RNA Interference Technology as Human Therapeutic Tool

The RIGHT project aimed at exploiting the vast potential of RNA interference (RNAi) for human therapy. Based on the knowledge of gene sequences playing their role in diseases, RNAi molecules that specifically down-regulate the expression of dysfunctional genes can be generated, thus enabling a targeted therapy. RNAi has emerged as one of the most promising technologies in molecular and cell biology. The RNAi approach has been shown to work successfully in numerous tissues of therapeutic interest, indicating that RNAi may be useful for human therapy.

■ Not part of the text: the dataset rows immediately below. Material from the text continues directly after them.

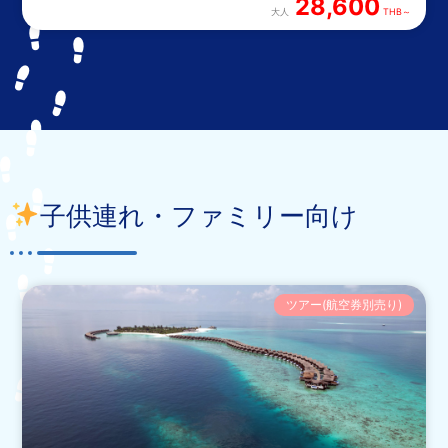
28,600
大人
THB～
子供連れ・ファミリー向け
ツアー(航空券別売り)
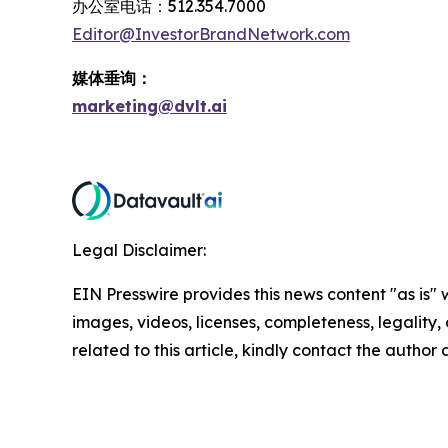
办公室电话：512.354.7000
Editor@InvestorBrandNetwork.com
媒体垂询：
marketing@dvlt.ai
Legal Disclaimer:
EIN Presswire provides this news content "as is" 
images, videos, licenses, completeness, legality, o
related to this article, kindly contact the author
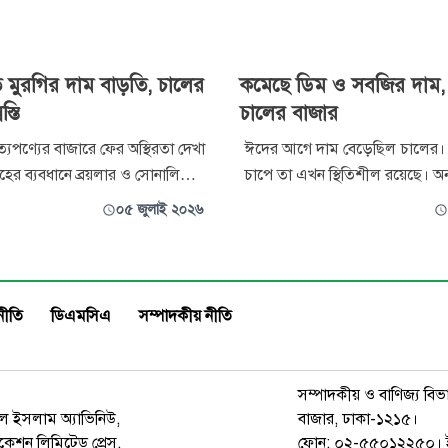
 মুরগির দাম বাড়তি, চালের
কমেছে ডিম ও সবজির দাম, স
্তি
চালের বাজার
্যপণ্যের বাজারে ফের অস্থিরতা দেখা
ঈদের আগে দাম বেড়েছিল চালের।
াহের ব্যবধানে ব্রয়লার ও সোনালি
চাপে তা এখন স্থিতিশীল রয়েছে। অ
 কেজিতে ২০ থেকে ৩০ টাকা
সপ্তাহের তুলনায় সবজি, ডিম ও ফরি
০৫ জুলাই ২০২৬
সঙ্গে বর্ষার প্রভাব এবং সরবরাহ
পেঁয়াজের দাম আরো কমেছে। বিপর
হাতে শাক-সবজি ও চালের
সানফ্লাওয়ার, রাইসব্র্যান্ড ও সরিষ
 দিয়েছে অস্বস্তি।
দাম বেড়েছে।
নীতি
ডিএমসিএ
সম্পাদকীয় নীতি
সম্পাদকীয় ও বাণিজ্য বিভ
রুল ইসলাম অ্যাভিনিউ,
বাজার, ঢাকা-১২১৫।
েশন লিমিটেড প্রেস,
ফোন: ০২-৫৫০১২২৫০। 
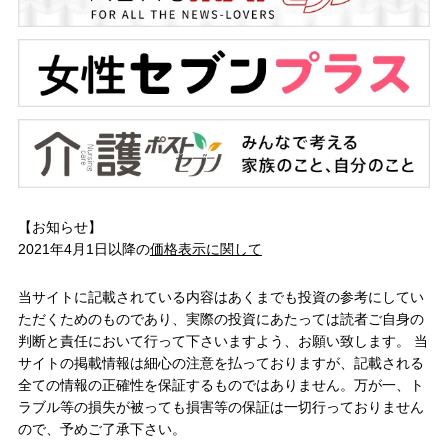
【お知らせ】
2021年4月1日以降の
価格表示に関して
当サイトに記載されている内容はあくまでも投資の参考にしてい
ただくためのものであり、実際の投資にあたっては読者ご自身の
判断と責任において行って下さいますよう、お願い致します。 当
サイトの掲載情報は細心の注意を払っておりますが、記載される
全ての情報の正確性を保証するものではありません。万が一、ト
ラブル等の損失が被っても損害等の保証は一切行っておりません
ので、予めご了承下さい。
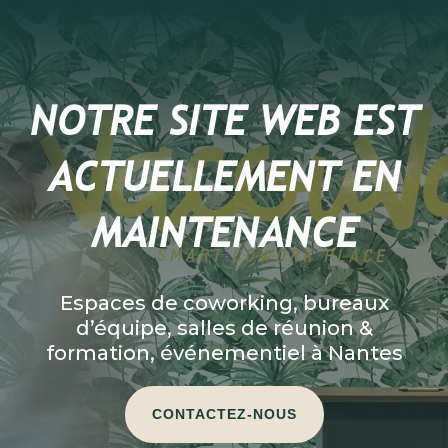
NOTRE SITE WEB EST
ACTUELLEMENT EN
MAINTENANCE
Espaces de coworking, bureaux
d’équipe, salles de réunion &
formation, événementiel à Nantes
CONTACTEZ-NOUS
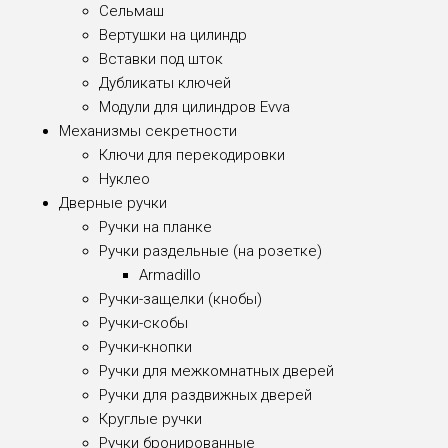
Сельмаш
Вертушки на цилиндр
Вставки под шток
Дубликаты ключей
Модули для цилиндров Evva
Механизмы секретности
Ключи для перекодировки
Нуклео
Дверные ручки
Ручки на планке
Ручки раздельные (на розетке)
Armadillo
Ручки-защелки (кнобы)
Ручки-скобы
Ручки-кнопки
Ручки для межкомнатных дверей
Ручки для раздвижных дверей
Круглые ручки
Ручки бронированные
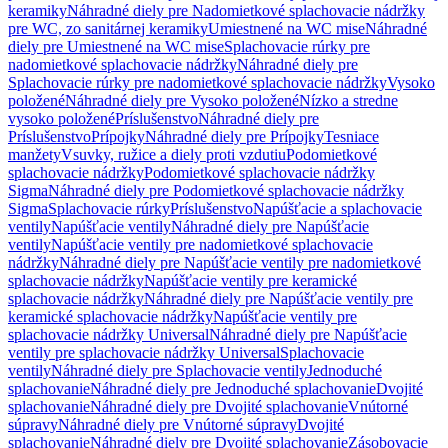
keramiky
Náhradné diely pre Nadomietkové splachovacie nádržky
pre WC, zo sanitárnej keramiky
Umiestnené na WC mise
Náhradné
diely pre Umiestnené na WC mise
Splachovacie rúrky pre
nadomietkové splachovacie nádržky
Náhradné diely pre
Splachovacie rúrky pre nadomietkové splachovacie nádržky
Vysoko
položené
Náhradné diely pre Vysoko položené
Nízko a stredne
vysoko položené
Príslušenstvo
Náhradné diely pre
Príslušenstvo
Prípojky
Náhradné diely pre Prípojky
Tesniace
manžety
Vsuvky, ružice a diely proti vzdutiu
Podomietkové
splachovacie nádržky
Podomietkové splachovacie nádržky
Sigma
Náhradné diely pre Podomietkové splachovacie nádržky
Sigma
Splachovacie rúrky
Príslušenstvo
Napúšťacie a splachovacie
ventily
Napúšťacie ventily
Náhradné diely pre Napúšťacie
ventily
Napúšťacie ventily pre nadomietkové splachovacie
nádržky
Náhradné diely pre Napúšťacie ventily pre nadomietkové
splachovacie nádržky
Napúšťacie ventily pre keramické
splachovacie nádržky
Náhradné diely pre Napúšťacie ventily pre
keramické splachovacie nádržky
Napúšťacie ventily pre
splachovacie nádržky Universal
Náhradné diely pre Napúšťacie
ventily pre splachovacie nádržky Universal
Splachovacie
ventily
Náhradné diely pre Splachovacie ventily
Jednoduché
splachovanie
Náhradné diely pre Jednoduché splachovanie
Dvojité
splachovanie
Náhradné diely pre Dvojité splachovanie
Vnútorné
súpravy
Náhradné diely pre Vnútorné súpravy
Dvojité
splachovanie
Náhradné diely pre Dvojité splachovanie
Zásobovacie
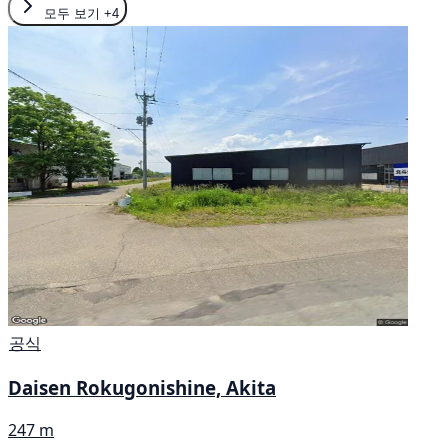
모두 보기
+4
공식
Daisen Rokugonishine, Akita
247 m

RIGHT combined the strengths of five synergistic competence domains to reach this ambitious goal and overcome key technological barriers such as undesired interferon response and insufficient delivery, stability and targeting of RNAi inhibitors to the appropriate cells. Rational and selective approaches have been taken to generate efficient RNAi reagents. Strategies have been developed for efficient delivery to cells and tissues of diseased organisms, using chemically synthesised siRNAs (small inhibiting RNA) and vector based gene therapy approaches using shRNA (small hairpin RNA). Cell biology and disease models have allowed addressing the function and effectiveness of RNAi for the treatment of selected diseases.

The RIGHT partnership of leading research institutions and biotech Small and medium-sized enterprises (SMEs) have delivered tools such as new enabling technologies and novel chemically synthesised and genetically generated inhibitors with efficient delivery properties. During these four and a half years, the potential of RNAi to diagnose and successfully treat severe unvanquished diseases have been demonstrated and proof of principle has been provided for the value of RNAi as a therapeutic tool in living organisms.

The results produced in RIGHT will impact both the health care industry, through the progress made in available diagnostic and therapeutic tools, and the research sector, by the provision of new technologies contributing to bring RNAi-based solutions from the labs to the patient.

The results from the assessment of optimised siRNAs in animal models constitute important new knowledge about the efficacy of RNAi as a therapeutic tool, which will have an impact on future research in the field. In particular, the demonstrated efficacy of the application of siRNA / shRNA / miRNA against different diseases such as influenza, arthritis, HBV and ACL in mice is a promising ground for further research about the potential therapeutic use of RNAi in these diseases. The improved understanding of the molecular processes associated with RNAi and the naturally occurring microRNAs (miRNAs) will also be used in future research about RNAi. Moreover, some of the patents filed further to research performed in RIGHT have an estimated application in healthcare within 5 - 10 years, such as the use of sisiRNA to improve the pharmacokinetic properties of siRNA in vivo and the use of miRNAs and siRNAs for the therapy of acute myeloid leukemia.